We have been really fortunate to receive the Tier 1 grant from the Singaporean Ministry of Education. With this grant, we will look into obstacles to sustainable oil palm production at different points in the supply chain. While Singapore plays an important role both as a hub for large palm oil companies that spur economic growth in Southeast Asia, it is simultaneously an affected party of oil palm plantations expansion over peatlands in the form of haze. While deforestation for agricultural purposes is a major environmental problem, global demand for palm oil remains high, leaving continued but more sustainable production as a viable option for mitigation of environmental damage. However, targeting unsustainable practices in palm oil trade is complicated due to long and complex supply chains spanning a global market. Risk of actions that lead to deforestation exist at several levels in the supply chain, making implementation of sustainability standards difficult to achieve. Our interest is to address the risk of events leading to deforestation at two different levels of the supply chain, smallholders and traders.

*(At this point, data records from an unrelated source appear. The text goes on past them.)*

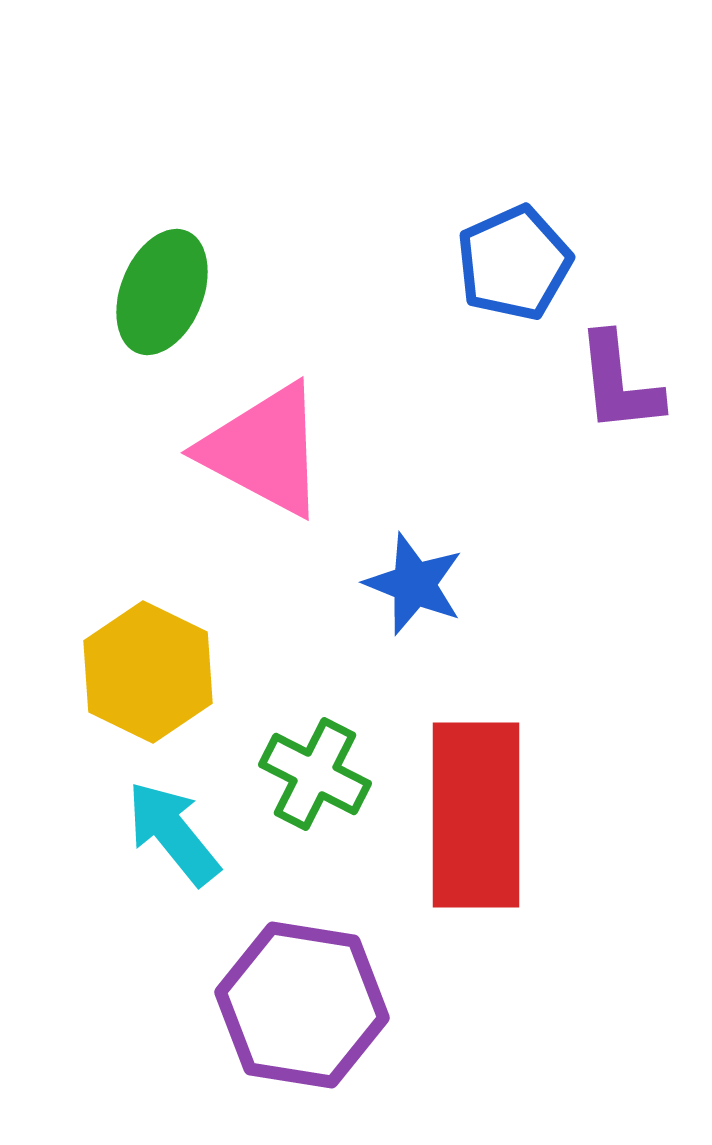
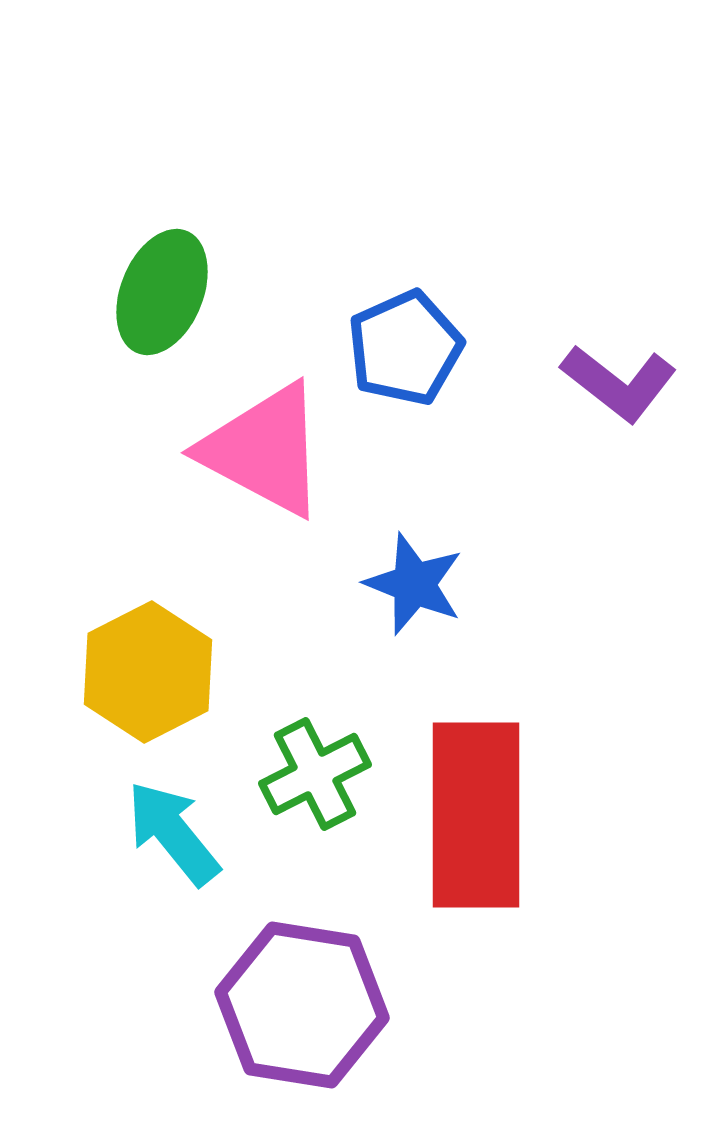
blue pentagon: moved 109 px left, 85 px down
purple L-shape: rotated 46 degrees counterclockwise
yellow hexagon: rotated 7 degrees clockwise
green cross: rotated 36 degrees clockwise
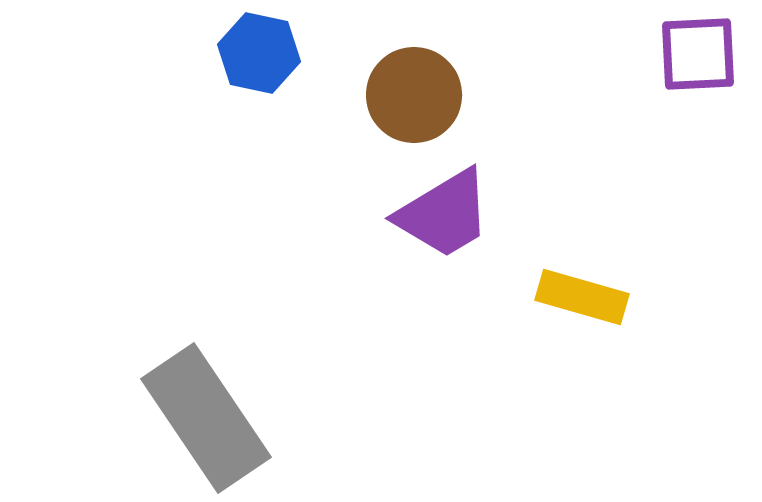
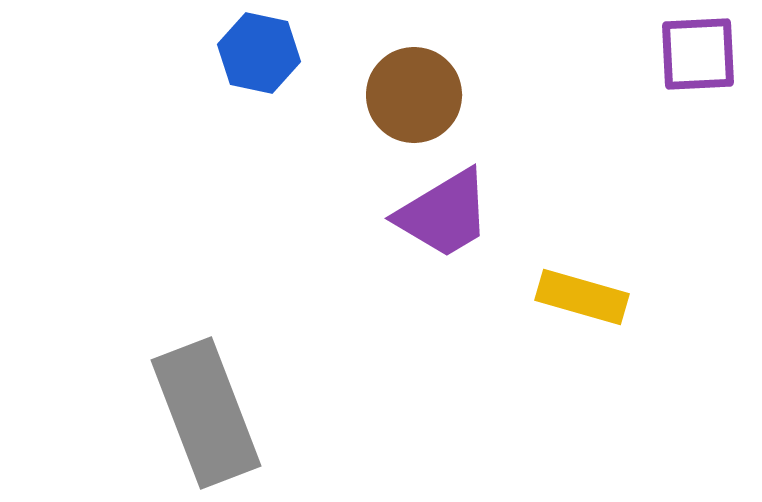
gray rectangle: moved 5 px up; rotated 13 degrees clockwise
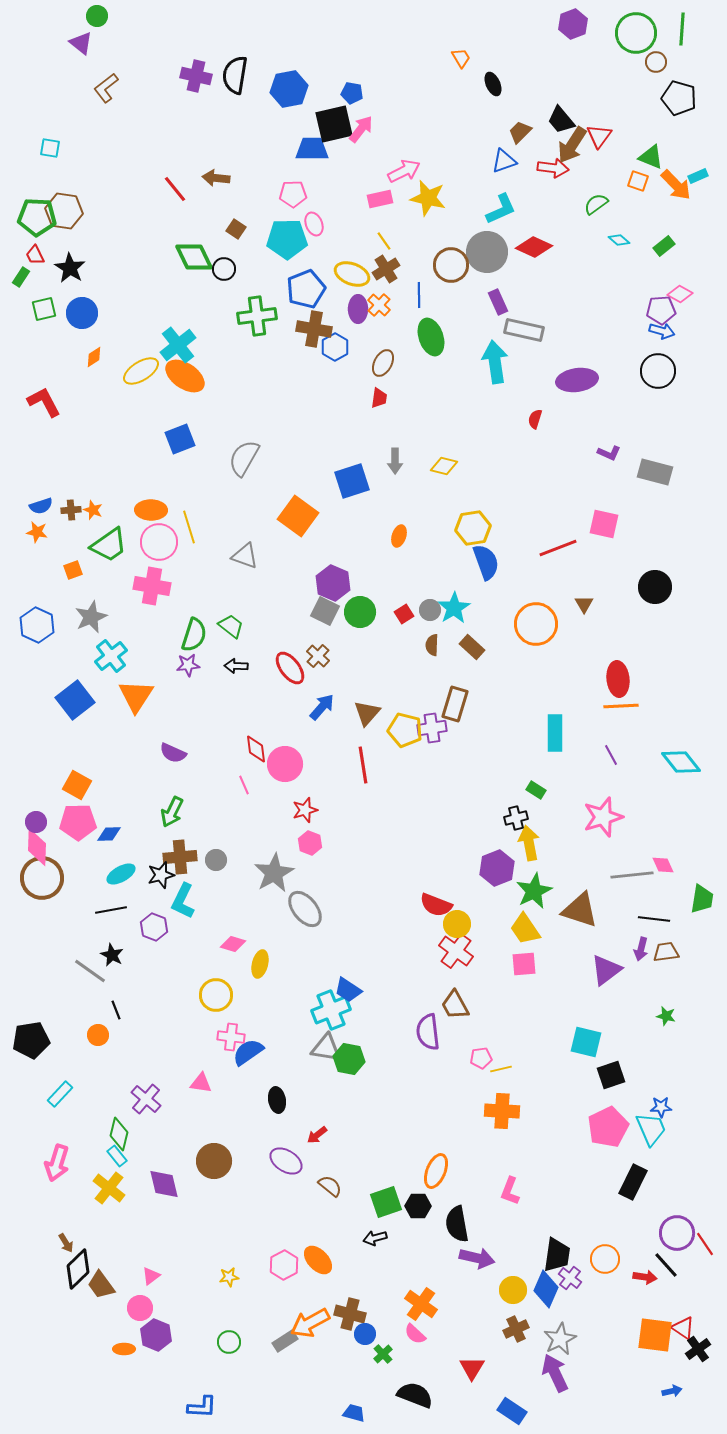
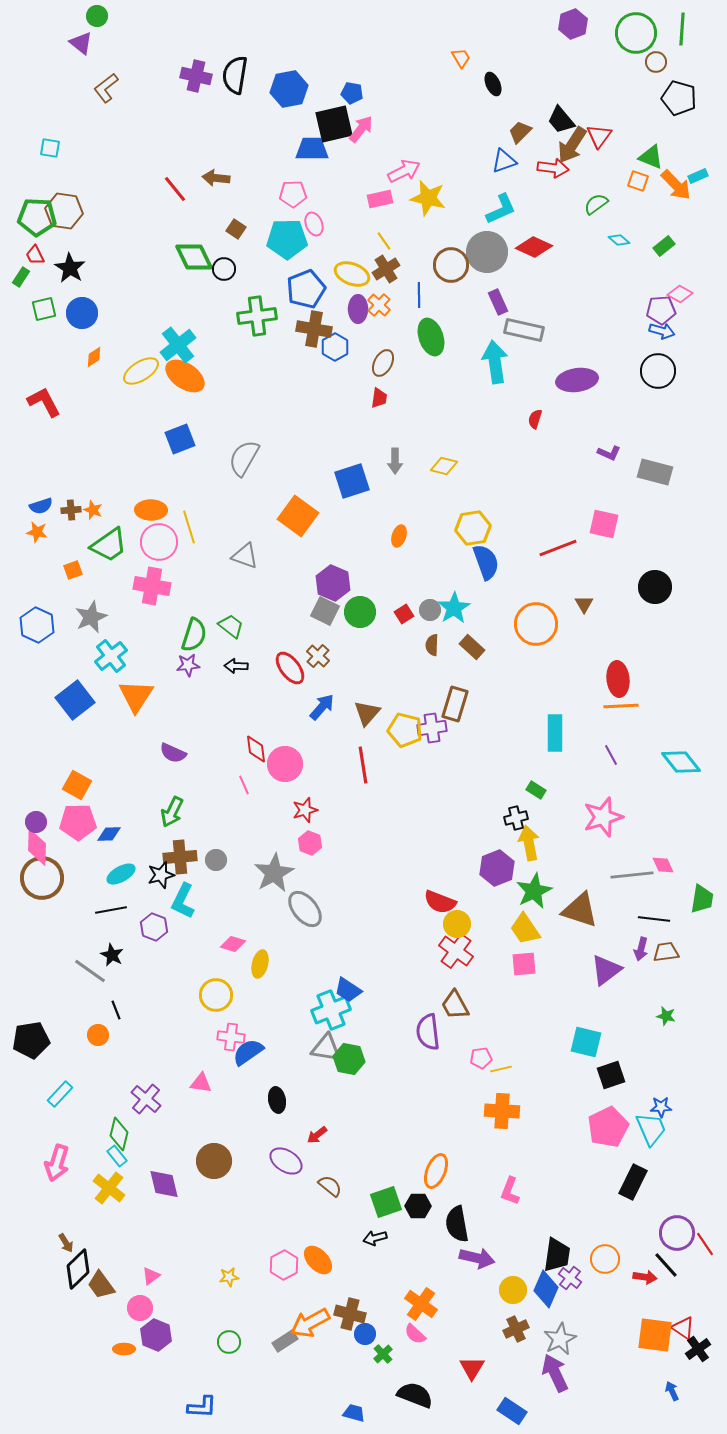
red semicircle at (436, 905): moved 4 px right, 3 px up
blue arrow at (672, 1391): rotated 102 degrees counterclockwise
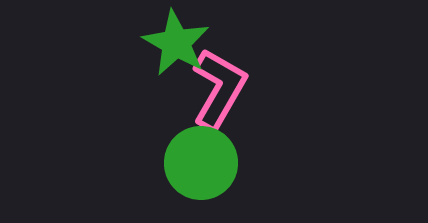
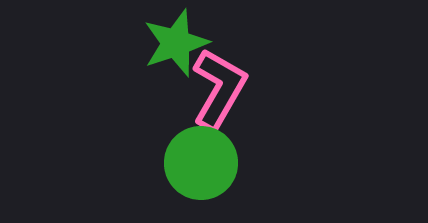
green star: rotated 24 degrees clockwise
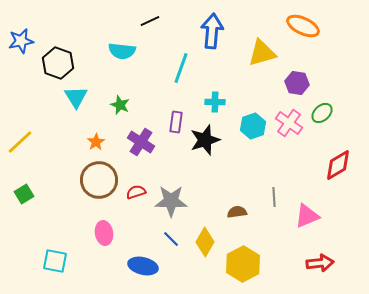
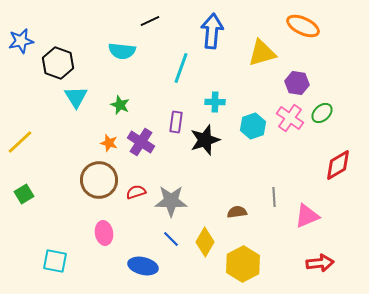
pink cross: moved 1 px right, 5 px up
orange star: moved 13 px right, 1 px down; rotated 24 degrees counterclockwise
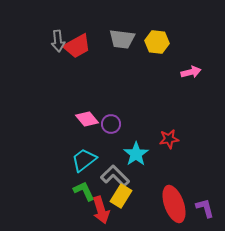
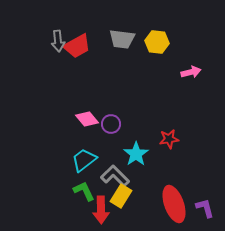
red arrow: rotated 16 degrees clockwise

First, the study will look at smallholders, who will be grouped based on socioeconomic characteristics using statistical cluster analysis. This way, the group/groups most likely to cultivate in sensitive ecosystems (unsustainable practice) can be identified. Second, the role of palm oil traders and their influence down the production chain will be evaluated through interviews with decision-makers in major palm oil trading companies as well as statistics on palm oil trade volumes. The outputs of this study will contribute towards identifying where deforestation risks are introduced along the palm oil supply chain and where opportunities for intervention can take place to mitigate these risks. I look forward to working with my collaborators on this project!
Anushka delivered a great talk on the typology of cashew farmers in northern Western Ghats and outlined how socio-political and economic drivers led to the expansion of cashew monoculture in the landscape. She received an unconditional pass for her Qualifying Exam at the Asian School of the Environment.
Li Jia completed her Final Year Project on sustainable seafood consumption practices in Singapore where she conducted an online survey on the the choice of fish used in Chinese wedding banquets and also looked into the sustainability policies of seafood companies based in Singapore.
Hearty congratulations to Anushka and Li Jia!